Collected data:
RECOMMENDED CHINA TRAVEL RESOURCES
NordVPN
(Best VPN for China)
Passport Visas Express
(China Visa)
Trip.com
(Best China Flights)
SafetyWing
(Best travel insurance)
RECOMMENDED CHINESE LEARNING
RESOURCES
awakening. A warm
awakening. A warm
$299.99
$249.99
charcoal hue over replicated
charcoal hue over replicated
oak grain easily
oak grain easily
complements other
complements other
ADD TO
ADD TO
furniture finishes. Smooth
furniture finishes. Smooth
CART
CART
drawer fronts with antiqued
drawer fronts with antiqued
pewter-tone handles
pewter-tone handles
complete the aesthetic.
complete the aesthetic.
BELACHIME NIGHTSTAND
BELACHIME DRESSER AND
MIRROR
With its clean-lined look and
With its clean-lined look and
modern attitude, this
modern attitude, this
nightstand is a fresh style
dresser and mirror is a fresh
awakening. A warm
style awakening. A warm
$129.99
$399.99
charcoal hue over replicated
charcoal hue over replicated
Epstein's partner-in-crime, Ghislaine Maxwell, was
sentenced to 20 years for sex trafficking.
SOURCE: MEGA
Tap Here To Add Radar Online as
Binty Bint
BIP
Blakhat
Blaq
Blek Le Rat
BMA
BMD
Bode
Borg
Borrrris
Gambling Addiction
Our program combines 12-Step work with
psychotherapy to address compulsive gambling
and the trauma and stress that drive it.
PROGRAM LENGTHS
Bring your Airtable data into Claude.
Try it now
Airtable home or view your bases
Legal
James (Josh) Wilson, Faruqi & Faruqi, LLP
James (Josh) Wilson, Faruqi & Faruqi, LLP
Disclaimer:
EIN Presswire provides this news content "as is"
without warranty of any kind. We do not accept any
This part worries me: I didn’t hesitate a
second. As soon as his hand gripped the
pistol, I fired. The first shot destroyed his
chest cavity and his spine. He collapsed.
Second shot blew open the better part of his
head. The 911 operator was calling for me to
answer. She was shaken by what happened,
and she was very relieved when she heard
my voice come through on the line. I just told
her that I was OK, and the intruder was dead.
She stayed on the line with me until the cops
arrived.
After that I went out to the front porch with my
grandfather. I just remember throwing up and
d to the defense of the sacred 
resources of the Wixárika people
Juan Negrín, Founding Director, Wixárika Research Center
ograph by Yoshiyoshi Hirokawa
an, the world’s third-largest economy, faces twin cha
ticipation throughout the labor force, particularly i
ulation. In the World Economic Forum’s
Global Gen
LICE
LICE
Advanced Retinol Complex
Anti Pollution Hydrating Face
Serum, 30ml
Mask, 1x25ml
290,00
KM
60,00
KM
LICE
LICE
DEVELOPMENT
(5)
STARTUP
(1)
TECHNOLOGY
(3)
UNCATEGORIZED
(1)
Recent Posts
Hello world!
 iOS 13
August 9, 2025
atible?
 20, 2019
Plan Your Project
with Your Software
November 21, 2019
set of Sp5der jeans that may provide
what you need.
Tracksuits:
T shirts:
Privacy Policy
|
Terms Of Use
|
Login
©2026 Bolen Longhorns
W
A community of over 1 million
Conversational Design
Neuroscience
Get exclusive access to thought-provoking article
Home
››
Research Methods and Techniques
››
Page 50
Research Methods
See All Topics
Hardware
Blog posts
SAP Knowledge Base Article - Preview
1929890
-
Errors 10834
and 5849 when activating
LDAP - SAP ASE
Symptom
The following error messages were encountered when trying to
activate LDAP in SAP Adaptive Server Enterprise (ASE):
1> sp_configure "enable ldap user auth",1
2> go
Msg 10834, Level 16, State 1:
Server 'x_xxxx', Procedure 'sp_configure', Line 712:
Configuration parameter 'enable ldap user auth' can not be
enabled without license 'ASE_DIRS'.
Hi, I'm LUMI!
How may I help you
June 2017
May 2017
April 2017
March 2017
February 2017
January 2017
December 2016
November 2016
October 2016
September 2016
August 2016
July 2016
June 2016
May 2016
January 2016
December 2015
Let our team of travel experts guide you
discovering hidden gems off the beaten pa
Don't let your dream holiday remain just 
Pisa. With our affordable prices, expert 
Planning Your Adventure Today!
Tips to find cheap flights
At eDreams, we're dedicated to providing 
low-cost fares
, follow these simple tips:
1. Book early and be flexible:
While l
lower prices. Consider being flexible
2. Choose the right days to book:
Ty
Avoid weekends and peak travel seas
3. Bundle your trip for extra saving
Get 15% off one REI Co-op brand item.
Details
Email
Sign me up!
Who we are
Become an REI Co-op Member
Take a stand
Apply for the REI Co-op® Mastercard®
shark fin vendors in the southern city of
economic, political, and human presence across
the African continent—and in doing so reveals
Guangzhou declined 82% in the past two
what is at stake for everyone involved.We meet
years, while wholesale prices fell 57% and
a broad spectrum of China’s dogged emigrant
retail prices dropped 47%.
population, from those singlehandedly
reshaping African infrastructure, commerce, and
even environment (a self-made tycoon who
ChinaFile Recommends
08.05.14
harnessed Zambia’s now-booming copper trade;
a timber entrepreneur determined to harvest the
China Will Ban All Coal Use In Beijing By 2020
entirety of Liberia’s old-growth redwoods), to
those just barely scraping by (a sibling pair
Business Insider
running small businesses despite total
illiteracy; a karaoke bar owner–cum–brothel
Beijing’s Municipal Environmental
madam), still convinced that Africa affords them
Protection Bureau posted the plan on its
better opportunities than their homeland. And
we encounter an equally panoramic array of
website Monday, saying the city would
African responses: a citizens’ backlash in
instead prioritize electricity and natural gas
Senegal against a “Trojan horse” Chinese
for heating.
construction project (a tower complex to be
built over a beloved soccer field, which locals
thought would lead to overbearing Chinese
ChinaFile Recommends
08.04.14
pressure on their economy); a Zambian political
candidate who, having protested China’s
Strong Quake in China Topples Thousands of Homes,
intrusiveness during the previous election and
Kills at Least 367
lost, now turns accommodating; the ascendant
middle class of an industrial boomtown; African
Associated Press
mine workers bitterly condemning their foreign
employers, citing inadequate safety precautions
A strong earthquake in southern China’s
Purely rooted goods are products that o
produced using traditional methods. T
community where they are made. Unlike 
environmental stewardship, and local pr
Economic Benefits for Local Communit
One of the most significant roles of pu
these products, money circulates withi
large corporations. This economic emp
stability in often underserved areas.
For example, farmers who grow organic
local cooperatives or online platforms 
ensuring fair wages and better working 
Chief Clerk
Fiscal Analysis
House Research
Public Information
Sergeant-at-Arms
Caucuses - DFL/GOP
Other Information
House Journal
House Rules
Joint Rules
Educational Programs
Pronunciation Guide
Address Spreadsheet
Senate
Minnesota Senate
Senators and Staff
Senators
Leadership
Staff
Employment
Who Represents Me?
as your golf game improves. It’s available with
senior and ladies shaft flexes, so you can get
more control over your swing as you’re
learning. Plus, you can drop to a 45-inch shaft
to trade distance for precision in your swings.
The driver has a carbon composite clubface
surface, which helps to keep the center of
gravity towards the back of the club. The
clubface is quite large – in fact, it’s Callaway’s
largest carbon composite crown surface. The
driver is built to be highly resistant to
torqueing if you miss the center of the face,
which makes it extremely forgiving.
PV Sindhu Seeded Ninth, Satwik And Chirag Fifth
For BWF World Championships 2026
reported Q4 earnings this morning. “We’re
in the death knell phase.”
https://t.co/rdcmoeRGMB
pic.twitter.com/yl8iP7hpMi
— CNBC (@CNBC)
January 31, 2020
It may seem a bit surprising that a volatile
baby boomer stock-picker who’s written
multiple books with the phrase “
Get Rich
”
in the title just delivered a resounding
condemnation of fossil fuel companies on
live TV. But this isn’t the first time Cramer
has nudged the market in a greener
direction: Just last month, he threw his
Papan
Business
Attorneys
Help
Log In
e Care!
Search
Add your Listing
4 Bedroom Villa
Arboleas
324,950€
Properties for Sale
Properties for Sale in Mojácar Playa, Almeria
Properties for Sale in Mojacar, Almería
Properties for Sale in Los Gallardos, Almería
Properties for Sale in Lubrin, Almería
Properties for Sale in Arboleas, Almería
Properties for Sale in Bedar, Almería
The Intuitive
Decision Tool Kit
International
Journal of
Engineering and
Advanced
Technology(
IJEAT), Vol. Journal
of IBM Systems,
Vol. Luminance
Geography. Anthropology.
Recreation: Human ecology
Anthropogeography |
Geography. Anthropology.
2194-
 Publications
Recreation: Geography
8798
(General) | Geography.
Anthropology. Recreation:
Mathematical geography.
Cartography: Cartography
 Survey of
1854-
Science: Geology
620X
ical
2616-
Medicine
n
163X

*Your goal*
Set down, please, the lines from the line holding "https://t.co/rdcmoeRGMB" through the final line of the data, exactly and with nothing added.

*Written response*
https://t.co/rdcmoeRGMB
pic.twitter.com/yl8iP7hpMi
— CNBC (@CNBC)
January 31, 2020
It may seem a bit surprising that a volatile
baby boomer stock-picker who’s written
multiple books with the phrase “
Get Rich
”
in the title just delivered a resounding
condemnation of fossil fuel companies on
live TV. But this isn’t the first time Cramer
has nudged the market in a greener
direction: Just last month, he threw his
Papan
Business
Attorneys
Help
Log In
e Care!
Search
Add your Listing
4 Bedroom Villa
Arboleas
324,950€
Properties for Sale
Properties for Sale in Mojácar Playa, Almeria
Properties for Sale in Mojacar, Almería
Properties for Sale in Los Gallardos, Almería
Properties for Sale in Lubrin, Almería
Properties for Sale in Arboleas, Almería
Properties for Sale in Bedar, Almería
The Intuitive
Decision Tool Kit
International
Journal of
Engineering and
Advanced
Technology(
IJEAT), Vol. Journal
of IBM Systems,
Vol. Luminance
Geography. Anthropology.
Recreation: Human ecology
Anthropogeography |
Geography. Anthropology.
2194-
 Publications
Recreation: Geography
8798
(General) | Geography.
Anthropology. Recreation:
Mathematical geography.
Cartography: Cartography
 Survey of
1854-
Science: Geology
620X
ical
2616-
Medicine
n
163X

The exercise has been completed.